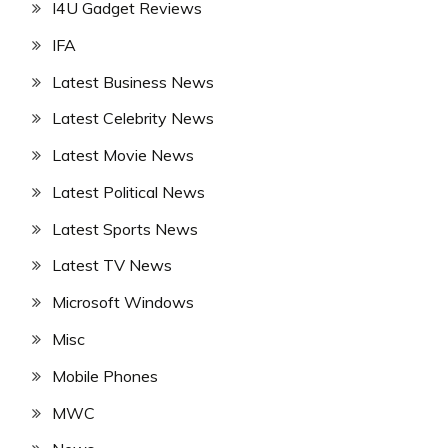
I4U Gadget Reviews
IFA
Latest Business News
Latest Celebrity News
Latest Movie News
Latest Political News
Latest Sports News
Latest TV News
Microsoft Windows
Misc
Mobile Phones
MWC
= = = = =
WHAT IS NEEDED —
Please go through the data and copy each line containing the word "Latest".

PROBLEM SOLUTION —
Latest Business News
Latest Celebrity News
Latest Movie News
Latest Political News
Latest Sports News
Latest TV News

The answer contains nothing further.